Beginning in 2013, the bill would prohibit insurance companies from
discriminating based on pre-existing health conditions. The
legislation also would prohibit insurers from charging higher rates
due to health status or gender, or other factors, and permit premiums
to vary based on age by a ratio of only
2-to-1.
Limiting Cost Growth.
The bill also contains a variety of provisions designed to lower
health care cost growth in the long term, a goal of health reform and
of particular concern for Blue Dogs.
The bill as first introduced would require pilot programs for
accountable care organizations, medical homes, and payment bundling.
But under the melded bill, the Department of Health and Human Services
would be required to set benchmarks for the expansion of the pilots,
and expand them on a large-scale basis if successful.

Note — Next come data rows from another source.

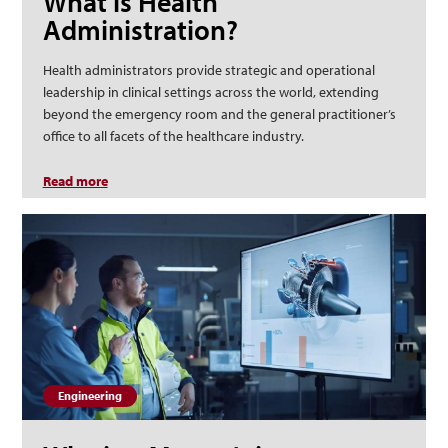
What is Health
Administration?
Health administrators provide strategic and operational
leadership in clinical settings across the world, extending
beyond the emergency room and the general practitioner’s
office to all facets of the healthcare industry.
Read more
about What is Health Administration?
Engineering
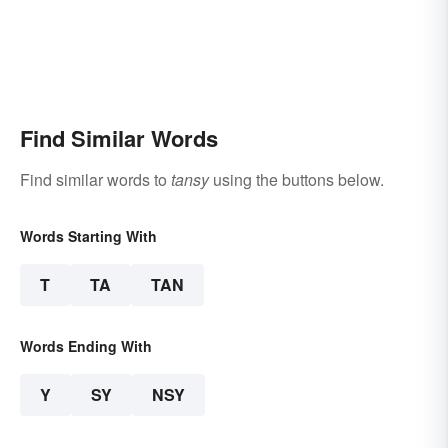
Find Similar Words
Find similar words to
tansy
using the buttons below.
Words Starting With
T
TA
TAN
Words Ending With
Y
SY
NSY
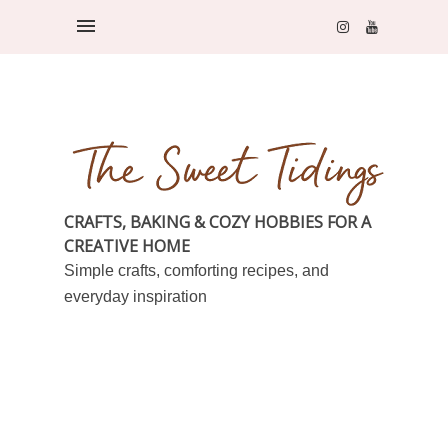
CRAFTS, BAKING & COZY HOBBIES FOR A
CREATIVE HOME
Simple crafts, comforting recipes, and
everyday inspiration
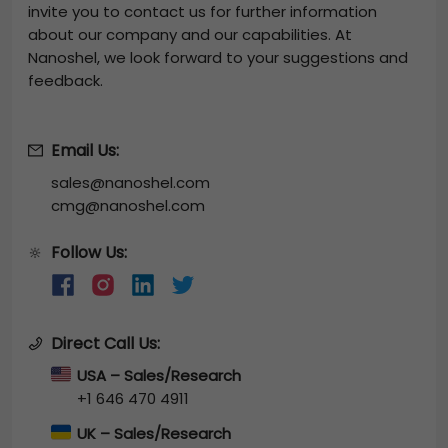
invite you to contact us for further information
about our company and our capabilities. At
Nanoshel, we look forward to your suggestions and
feedback.
Email Us:
sales@nanoshel.com
cmg@nanoshel.com
Follow Us:
🔆
Direct Call Us:
USA – Sales/Research
+1 646 470 4911
UK – Sales/Research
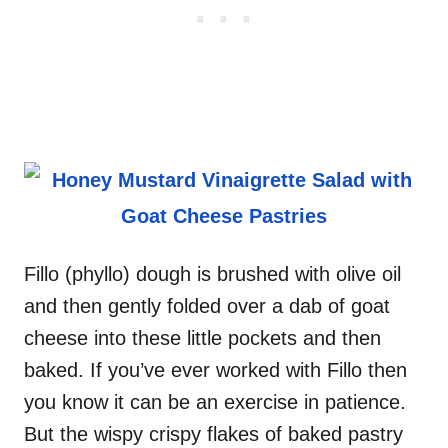
Fillo (phyllo) dough is brushed with olive oil
and then gently folded over a dab of goat
cheese into these little pockets and then
baked. If you’ve ever worked with Fillo then
you know it can be an exercise in patience.
But the wispy crispy flakes of baked pastry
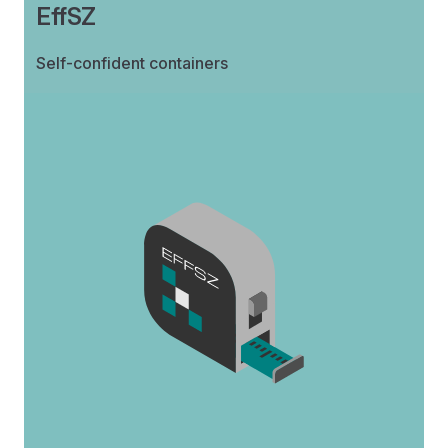
EffSZ
Self-confident containers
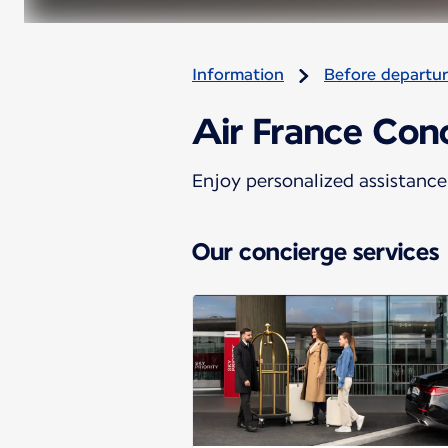
Information
Before departu
Air France Conc
Enjoy personalized assistance 
Our concierge services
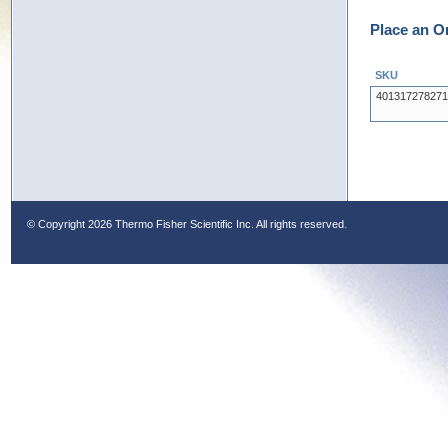
Place an O
SKU
401317278271
© Copyright
2026 Thermo Fisher Scientific Inc. All rights reserved.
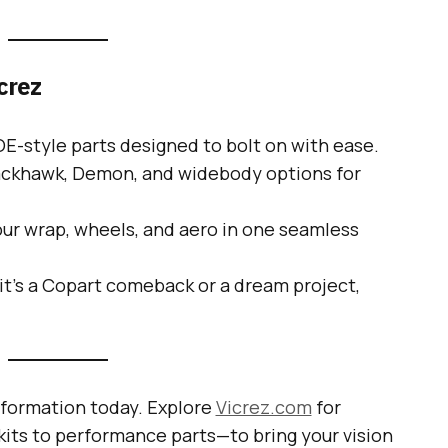
crez
E-style parts designed to bolt on with ease.
ackhawk, Demon, and widebody options for
ur wrap, wheels, and aero in one seamless
t’s a Copart comeback or a dream project,
sformation today. Explore
Vicrez.com
for
ts to performance parts—to bring your vision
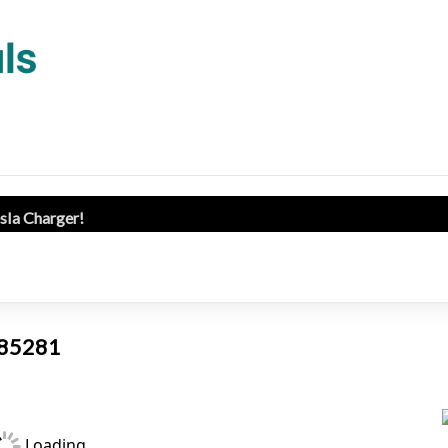
esla Charger!
Z 85281
Loading...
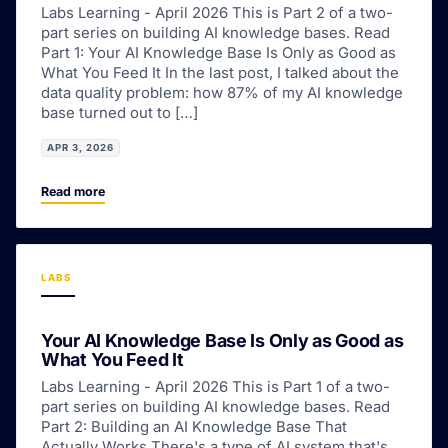
Labs Learning - April 2026 This is Part 2 of a two-
part series on building AI knowledge bases. Read
Part 1: Your AI Knowledge Base Is Only as Good as
What You Feed It In the last post, I talked about the
data quality problem: how 87% of my AI knowledge
base turned out to […]
APR 3, 2026
Read more
LABS
Your AI Knowledge Base Is Only as Good as
What You Feed It
Labs Learning - April 2026 This is Part 1 of a two-
part series on building AI knowledge bases. Read
Part 2: Building an AI Knowledge Base That
Actually Works There's a type of AI system that's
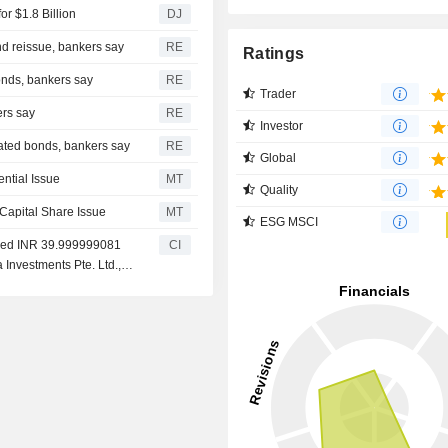
or $1.8 Billion
DJ
nd reissue, bankers say
RE
Ratings
onds, bankers say
RE
Trader
ers say
RE
Investor
nated bonds, bankers say
RE
Global
ential Issue
MT
Quality
 Capital Share Issue
MT
ESG MSCI
eived INR 39.999999081
CI
a Investments Pte. Ltd.,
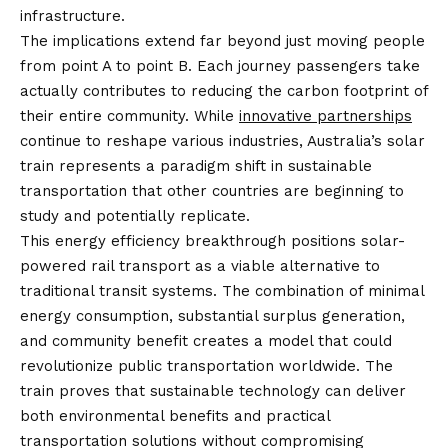
infrastructure.
The implications extend far beyond just moving people
from point A to point B. Each journey passengers take
actually contributes to reducing the carbon footprint of
their entire community. While
innovative partnerships
continue to reshape various industries, Australia’s solar
train represents a paradigm shift in sustainable
transportation that other countries are beginning to
study and potentially replicate.
This energy efficiency breakthrough positions solar-
powered rail transport as a viable alternative to
traditional transit systems. The combination of minimal
energy consumption, substantial surplus generation,
and community benefit creates a model that could
revolutionize public transportation worldwide. The
train proves that sustainable technology can deliver
both environmental benefits and practical
transportation solutions without compromising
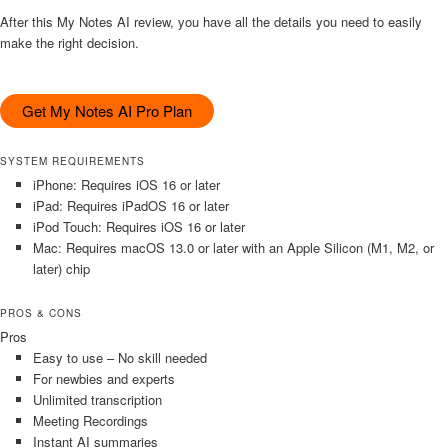
After this My Notes AI review, you have all the details you need to easily
make the right decision.
Get My Notes AI Pro Plan
SYSTEM REQUIREMENTS
iPhone: Requires iOS 16 or later
iPad: Requires iPadOS 16 or later
iPod Touch: Requires iOS 16 or later
Mac: Requires macOS 13.0 or later with an Apple Silicon (M1, M2, or
later) chip
PROS & CONS
Pros
Easy to use – No skill needed
For newbies and experts
Unlimited transcription
Meeting Recordings
Instant AI summaries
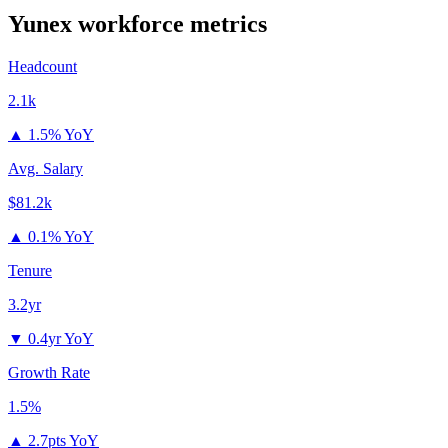
Yunex
workforce metrics
Headcount
2.1k
▲
1.5% YoY
Avg. Salary
$81.2k
▲
0.1% YoY
Tenure
3.2yr
▼
0.4yr YoY
Growth Rate
1.5%
▲
2.7pts YoY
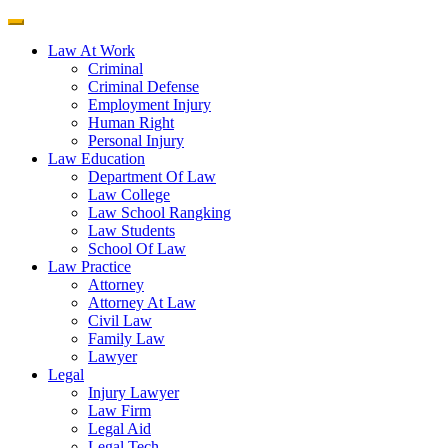
Law At Work
Criminal
Criminal Defense
Employment Injury
Human Right
Personal Injury
Law Education
Department Of Law
Law College
Law School Rangking
Law Students
School Of Law
Law Practice
Attorney
Attorney At Law
Civil Law
Family Law
Lawyer
Legal
Injury Lawyer
Law Firm
Legal Aid
Legal Tech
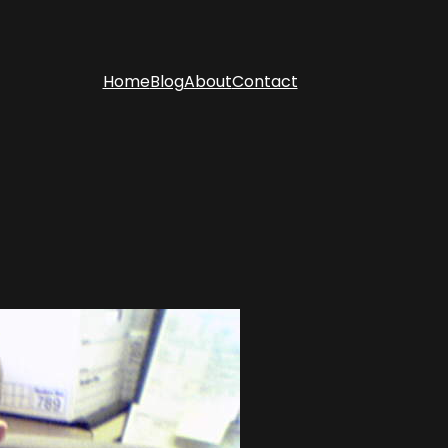
Home
Blog
About
Contact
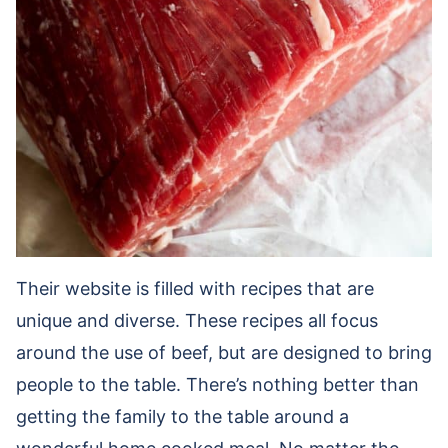
Their website is filled with recipes that are
unique and diverse. These recipes all focus
around the use of beef, but are designed to bring
people to the table. There’s nothing better than
getting the family to the table around a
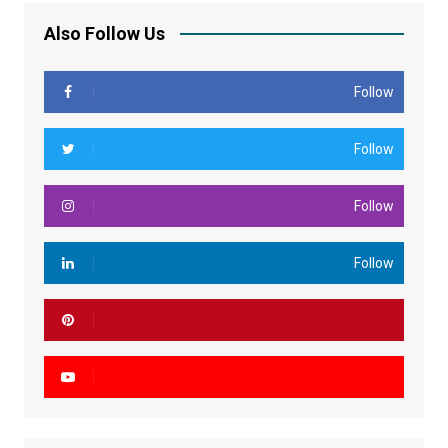
Also Follow Us
Follow
Follow
Follow
Follow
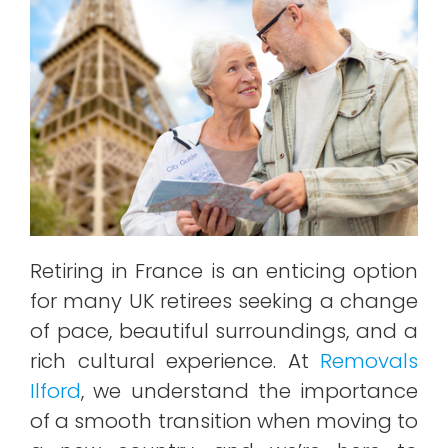
Retiring in France is an enticing option
for many UK retirees seeking a change
of pace, beautiful surroundings, and a
rich cultural experience. At
Removals
Ilford
, we understand the importance
of a smooth transition when moving to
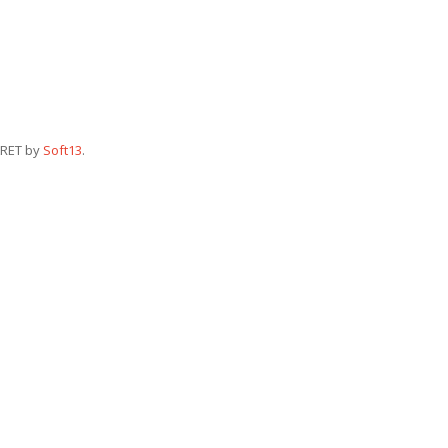
RET by
Soft13
.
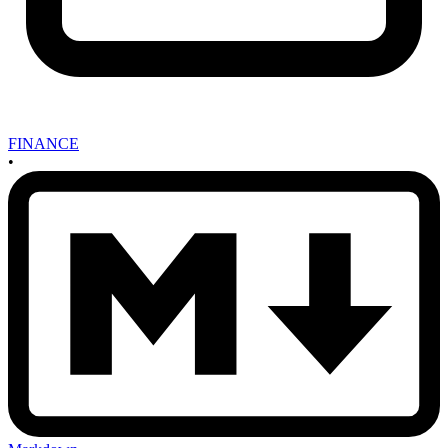
FINANCE
•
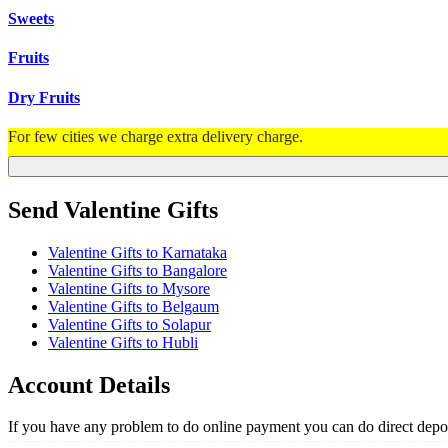
Sweets
Fruits
Dry Fruits
For few cities we charge extra delivery charge.
Send Valentine Gifts
Valentine Gifts to Karnataka
Valentine Gifts to Bangalore
Valentine Gifts to Mysore
Valentine Gifts to Belgaum
Valentine Gifts to Solapur
Valentine Gifts to Hubli
Account Details
If you have any problem to do online payment you can do direct depos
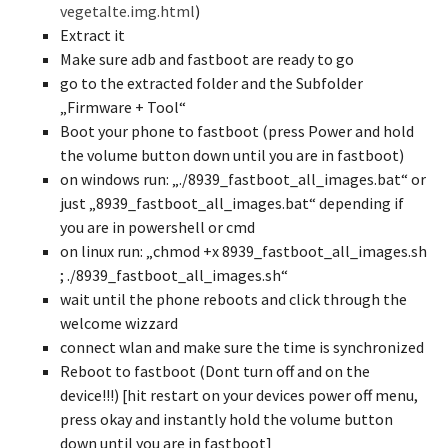
vegetalte.img.html
)
Extract it
Make sure adb and fastboot are ready to go
go to the extracted folder and the Subfolder
„Firmware + Tool“
Boot your phone to fastboot (press Power and hold
the volume button down until you are in fastboot)
on windows run: „./8939_fastboot_all_images.bat“ or
just „8939_fastboot_all_images.bat“ depending if
you are in powershell or cmd
on linux run: „chmod +x 8939_fastboot_all_images.sh
; ./8939_fastboot_all_images.sh“
wait until the phone reboots and click through the
welcome wizzard
connect wlan and make sure the time is synchronized
Reboot to fastboot (Dont turn off and on the
device!!!) [hit restart on your devices power off menu,
press okay and instantly hold the volume button
down until you are in fastboot]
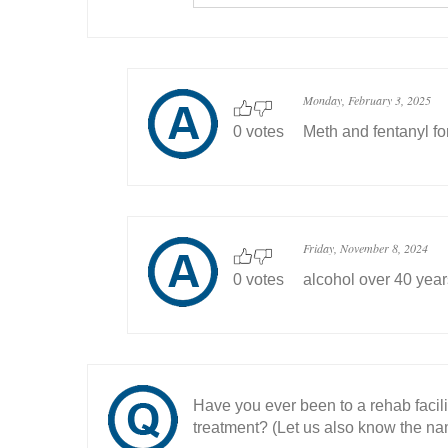
Monday, February 3, 2025
0 votes
Meth and fentanyl fo
Friday, November 8, 2024
0 votes
alcohol over 40 year
Have you ever been to a rehab facil
treatment? (Let us also know the nam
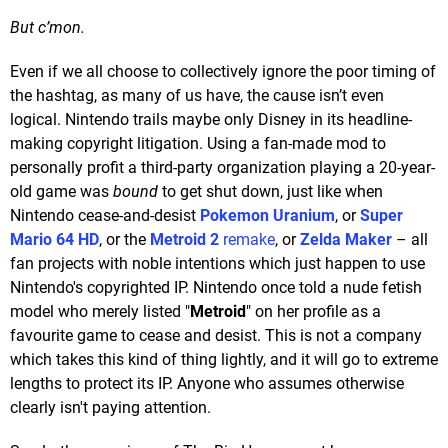
But c’mon.
Even if we all choose to collectively ignore the poor timing of
the hashtag, as many of us have, the cause isn’t even
logical. Nintendo trails maybe only Disney in its headline-
making copyright litigation. Using a fan-made mod to
personally profit a third-party organization playing a 20-year-
old game was
bound
to get shut down, just like when
Nintendo cease-and-desist
Pokemon Uranium
, or
Super
Mario 64 HD
, or the
Metroid 2
remake
, or
Zelda Maker
– all
fan projects with noble intentions which just happen to use
Nintendo's copyrighted IP. Nintendo once told a nude fetish
model who merely listed "
Metroid
" on her profile as a
favourite game to cease and desist. This is not a company
which takes this kind of thing lightly, and it will go to extreme
lengths to protect its IP. Anyone who assumes otherwise
clearly isn't paying attention.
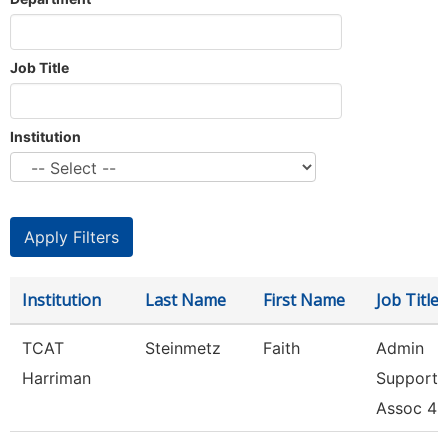
Job Title
Institution
Institution
Last Name
First Name
Job Title
TCAT
Steinmetz
Faith
Admin
Harriman
Support
Assoc 4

The bill also would establish a Center for Medicare Innovation to
allow the Centers for Medicare & Medicaid Services to experiment
with additional payment and delivery system reforms, and would create
a prevention and wellness trust fund.
According to a summary of the bill, reforms to the Medicare program
would extend the solvency of the Medicare trust fund for five years by
attacking waste, fraud, and abuse. Two Institute of Medicine studies
also would make recommendations to eliminate geographic variations in
Medicare payment and shift the system toward one that rewards value
over volume (see related item in this issue).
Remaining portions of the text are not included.